Your task is to copy the lines of the data below from the line holding "Cure thermale 18 jours" through the line holding "Mini-cure et séjour thermal", inclusive, exactly and with nothing added.

══ PROVIDED DATA

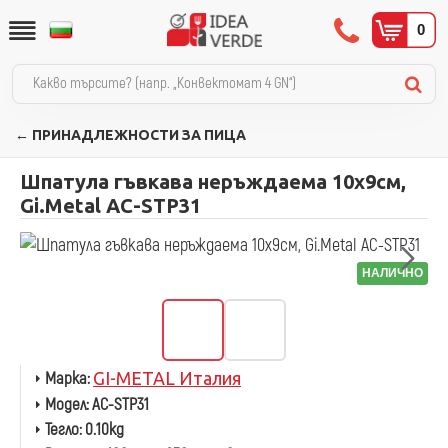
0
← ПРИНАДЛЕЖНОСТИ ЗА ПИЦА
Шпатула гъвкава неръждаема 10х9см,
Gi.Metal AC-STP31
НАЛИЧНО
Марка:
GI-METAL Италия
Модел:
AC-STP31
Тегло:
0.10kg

════
══ PROVIDED DATA

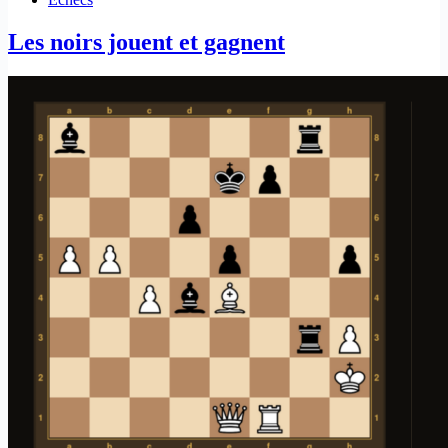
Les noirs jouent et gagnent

════
══ PROVIDED DATA

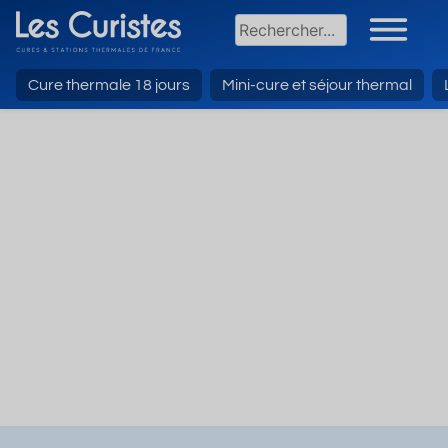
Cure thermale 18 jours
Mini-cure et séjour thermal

════

TASK SOLUTION ->
Cure thermale 18 jours
Mini-cure et séjour thermal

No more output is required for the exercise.